What this task involves: Working from the records below, repeat exactly the lines starting at the line that contains "Kontakt (238, 130)" and ending at the line that contains "Výška v € s DPH od: (136, 210)", inclusive.

[Records drawn from a dataset]
Content starts
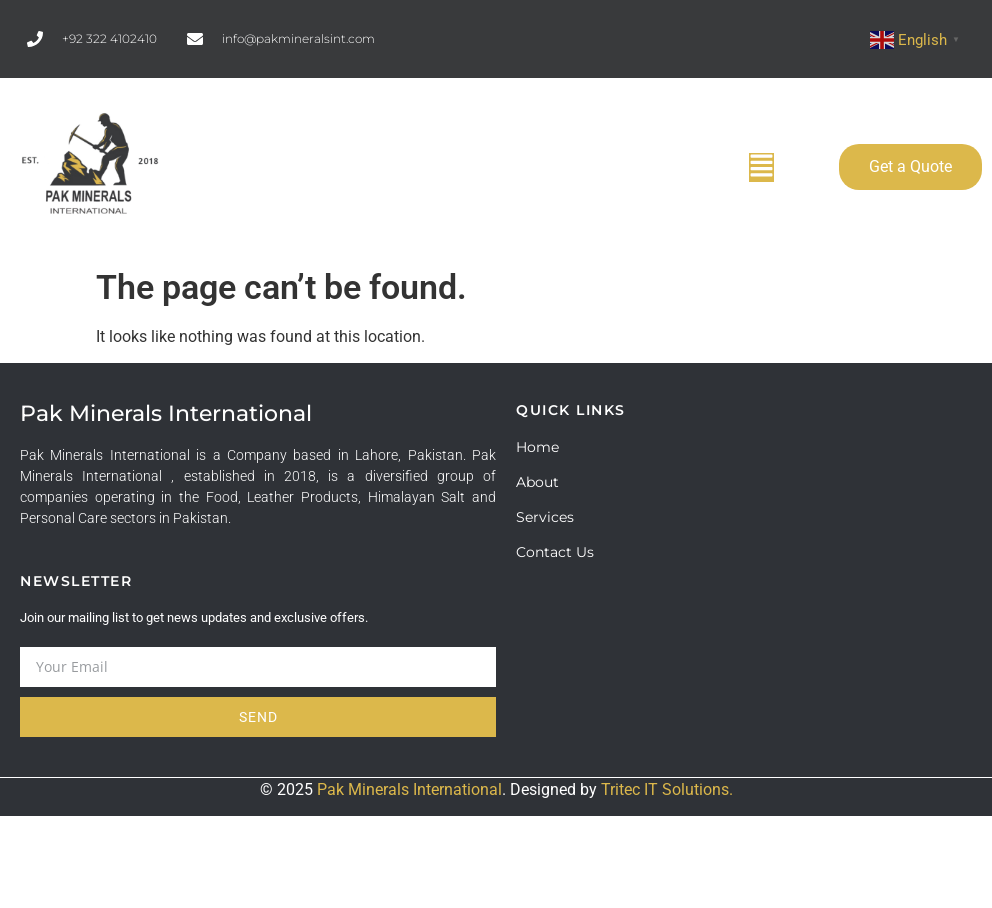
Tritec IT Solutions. (667, 789)
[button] (761, 167)
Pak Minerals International (409, 789)
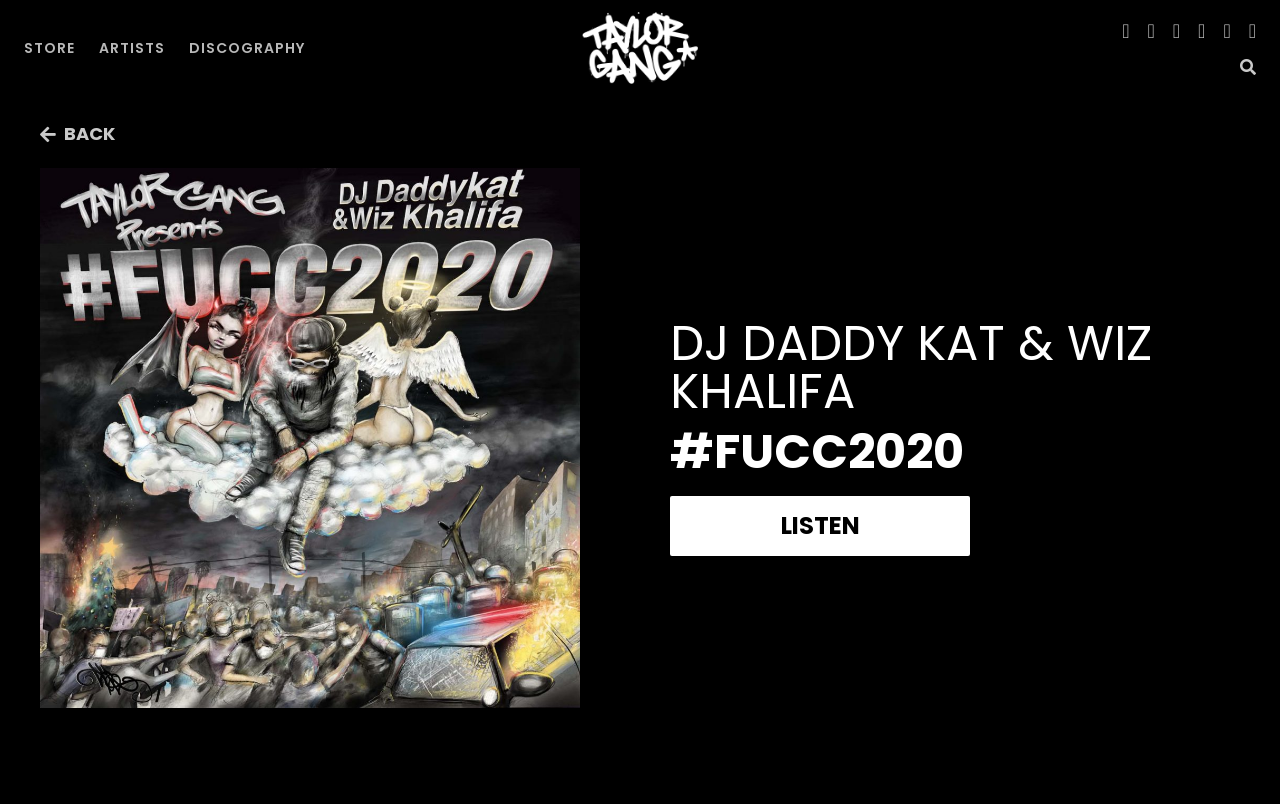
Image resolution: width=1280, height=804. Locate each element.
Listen (820, 525)
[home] (640, 48)
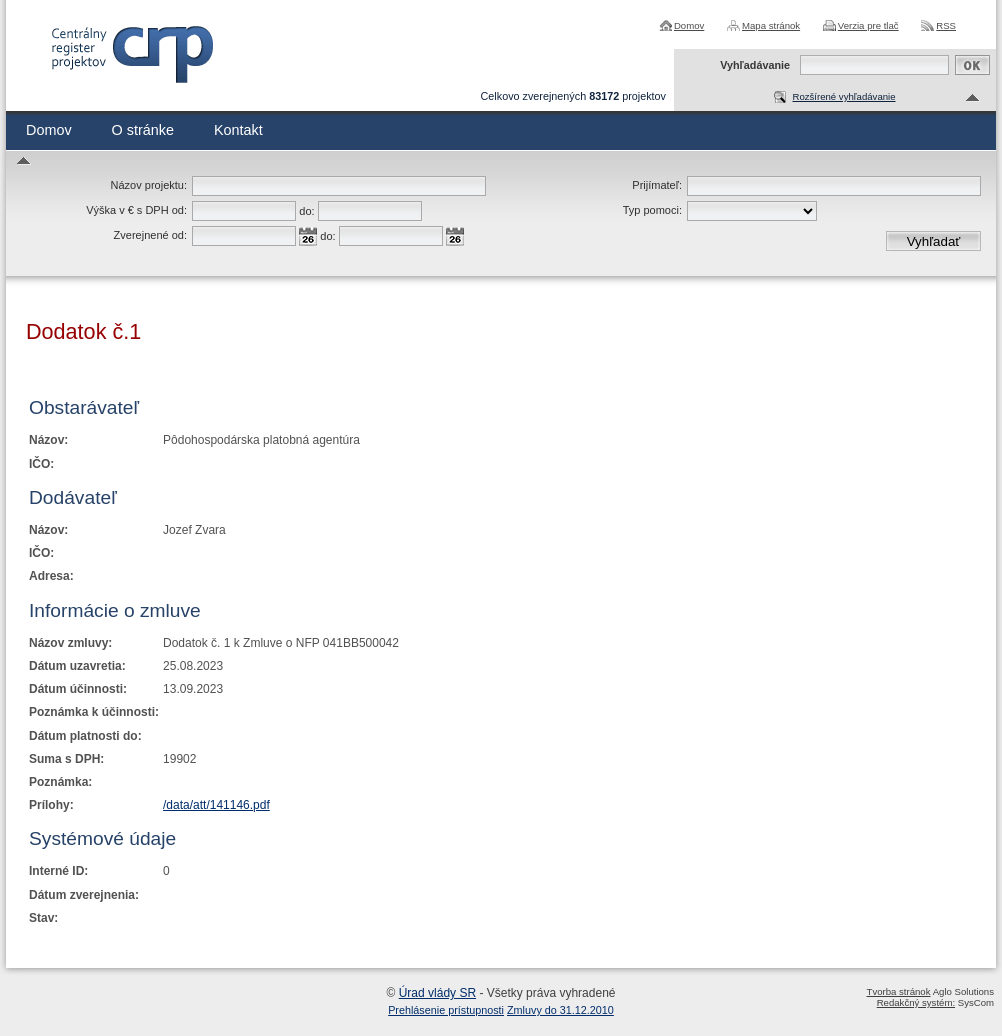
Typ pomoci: (652, 210)
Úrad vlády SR (437, 993)
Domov (689, 25)
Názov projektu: (149, 185)
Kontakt (238, 130)
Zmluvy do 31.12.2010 (560, 1010)
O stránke (143, 130)
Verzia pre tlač (868, 25)
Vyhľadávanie (755, 65)
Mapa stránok (771, 25)
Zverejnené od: (150, 235)
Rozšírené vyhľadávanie (843, 96)
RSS (946, 25)
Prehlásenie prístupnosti (446, 1010)
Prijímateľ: (657, 185)
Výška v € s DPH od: (136, 210)
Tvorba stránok (899, 991)
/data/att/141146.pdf (216, 805)
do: (306, 211)
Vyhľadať (934, 241)
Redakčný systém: (916, 1002)
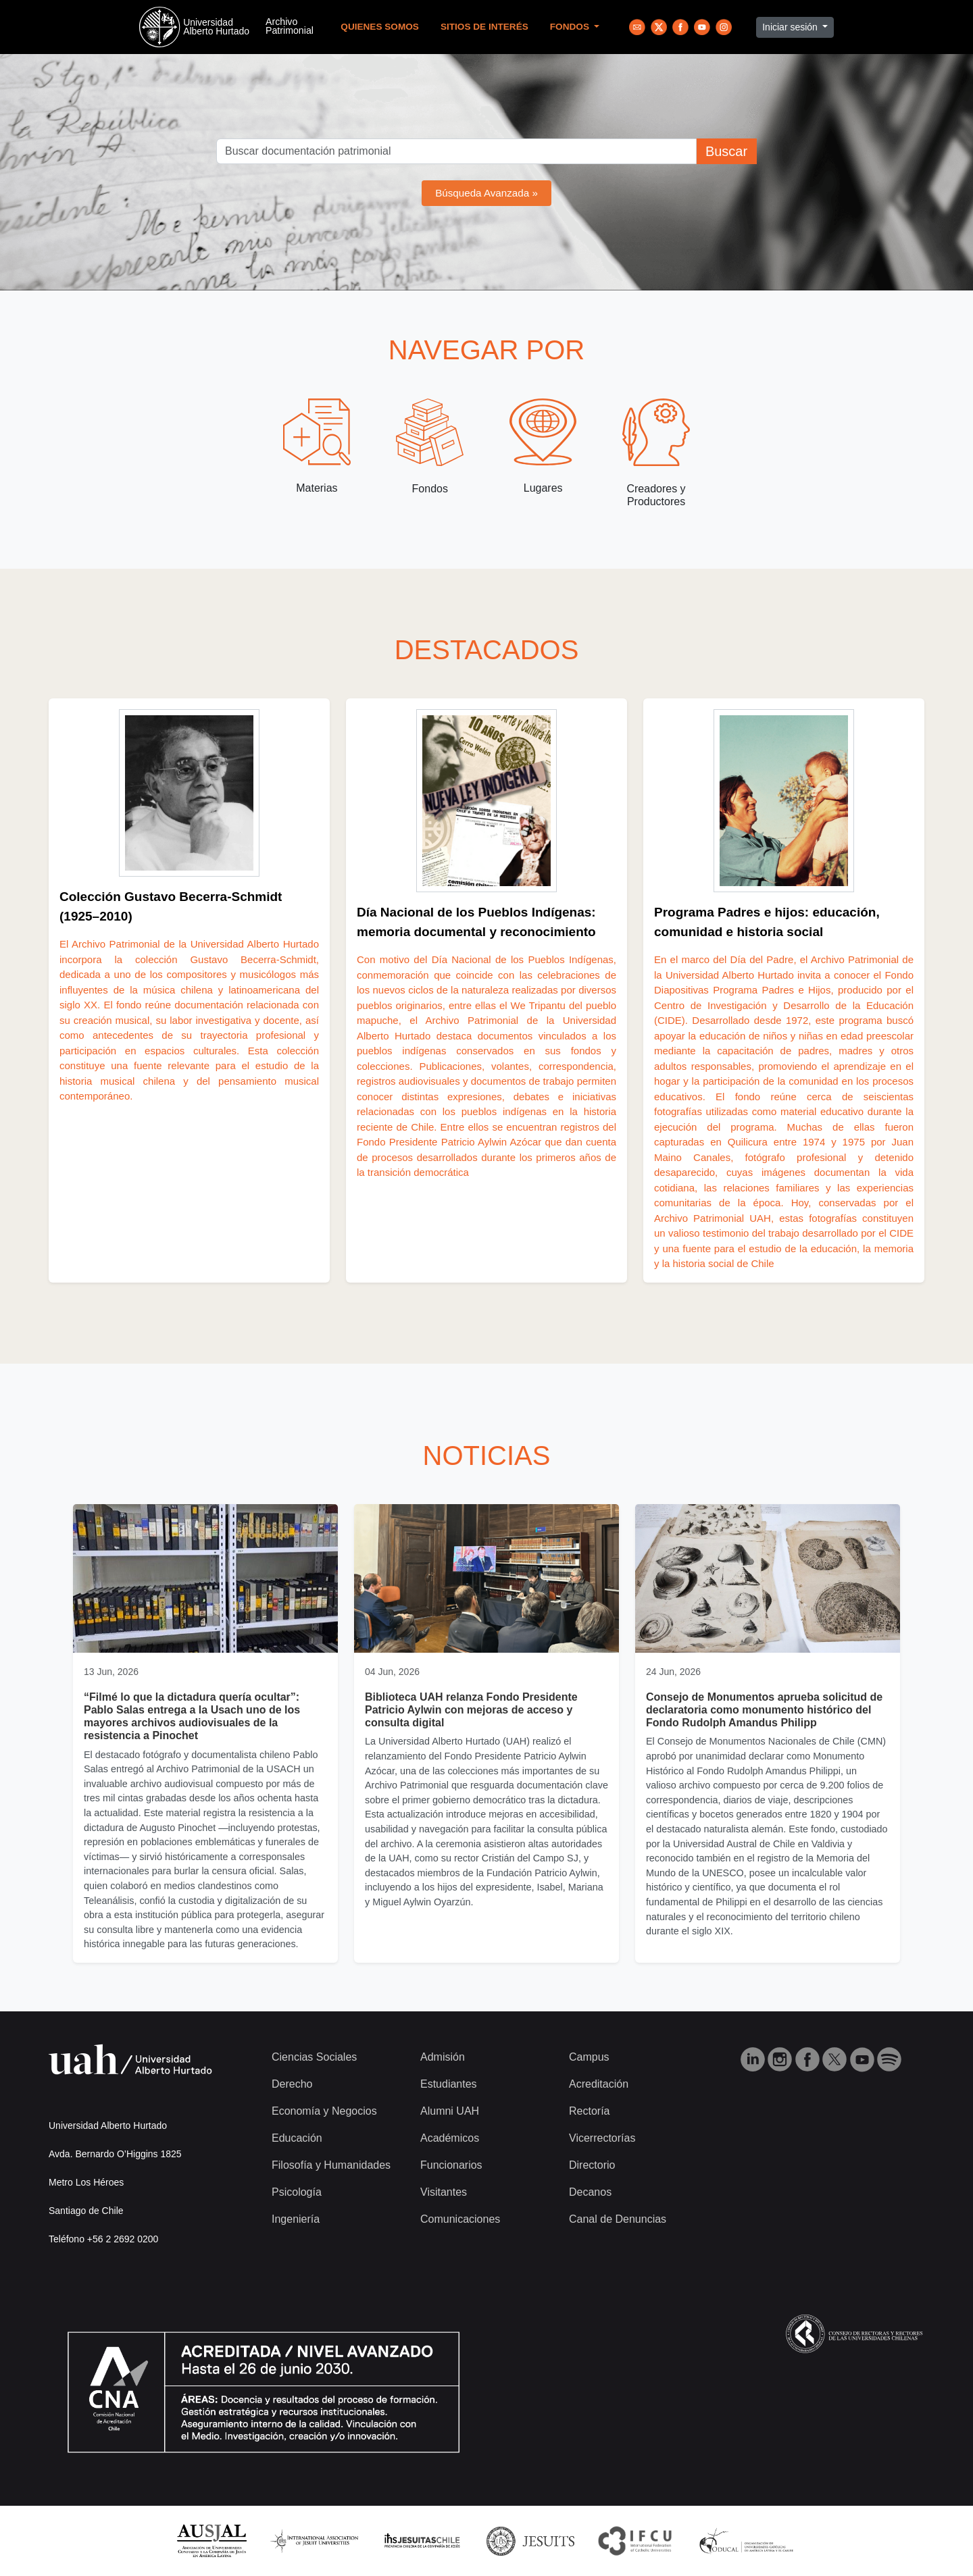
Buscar (726, 151)
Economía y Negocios (324, 2111)
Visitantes (443, 2192)
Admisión (442, 2057)
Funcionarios (451, 2165)
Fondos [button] (571, 27)
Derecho (292, 2084)
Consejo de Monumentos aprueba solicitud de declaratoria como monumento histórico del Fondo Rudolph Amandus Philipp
Content ends
Task solution:
Kontakt (238, 130)
Zmluvy do 31.12.2010 (560, 1010)
O stránke (143, 130)
Verzia pre tlač (868, 25)
Vyhľadávanie (755, 65)
Mapa stránok (771, 25)
Zverejnené od: (150, 235)
Rozšírené vyhľadávanie (843, 96)
RSS (946, 25)
Prehlásenie prístupnosti (446, 1010)
Prijímateľ: (657, 185)
Výška v € s DPH od: (136, 210)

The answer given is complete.